Forum Discussion

sjerbi's avatar
sjerbi
Icon for Nimbostratus rankNimbostratus
Jul 15, 2025
Solved

Why is OCSP response caching not working with Client Certificate Authentication?

Hi everyone,

I'm implementing OCSP client certificate authentication on BIG-IP using a custom OCSP Auth profile.

I see that BIG-IP sends a new OCSP request for each connection.

I’ve tried disabling the Nonce option and setting custom values for Status Age and Validity Period, but it didn’t change the behavior — no caching happens.

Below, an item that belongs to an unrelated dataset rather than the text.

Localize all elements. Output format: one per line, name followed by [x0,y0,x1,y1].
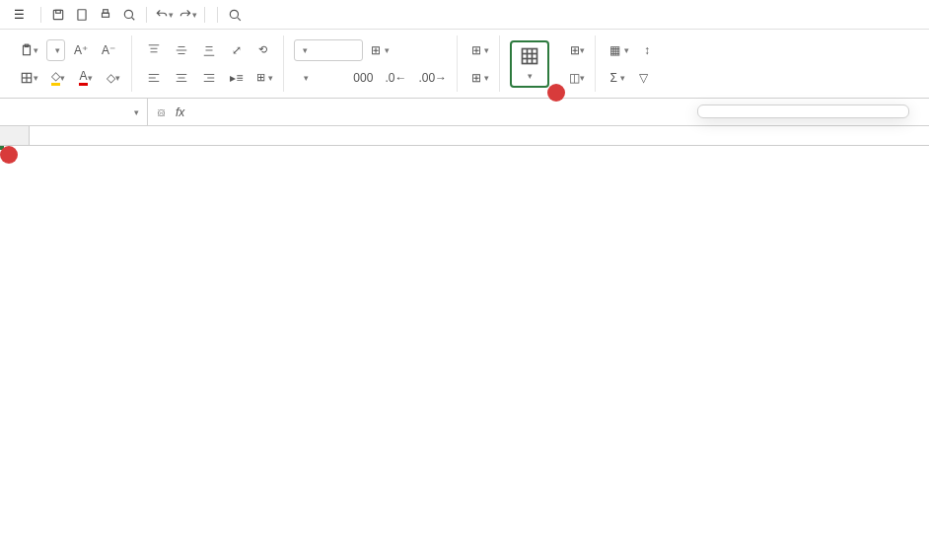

Also, I confirmed that caching seems to work only in OCSP stapling scenarios , but not when validating client certificates.

Question:
Is it expected that OCSP Auth profiles do not support any form of caching,

Is there a supported workaround to avoid redundant OCSP traffic or should I configure a CRL?

Thanks in advance!

  • Hi sjerbi​ 

     

    Yes, this is expected behavior. OCSP response caching is only supported for OCSP stapling scenarios, where the BIG-IP acts as a server and provides stapled OCSP responses during TLS handshakes. When validating client certificates, the system doesn’t cache OCSP responses and sends a new request for each connection.

     

    Refer: https://my.f5.com/manage/s/article/K75106155 

     

     

2 Replies

  • VGF5's avatar
    VGF5
    Icon for Cumulonimbus rankCumulonimbus

    Hi sjerbi​ 

     

    Yes, this is expected behavior. OCSP response caching is only supported for OCSP stapling scenarios, where the BIG-IP acts as a server and provides stapled OCSP responses during TLS handshakes. When validating client certificates, the system doesn’t cache OCSP responses and sends a new request for each connection.

     

    Refer: https://my.f5.com/manage/s/article/K75106155 

     

     

  • sjerbi's avatar
    sjerbi
    Icon for Nimbostratus rankNimbostratus

    Hi VGF5​ 

    thank you for your reply.

    Is there any solution to work around this issue?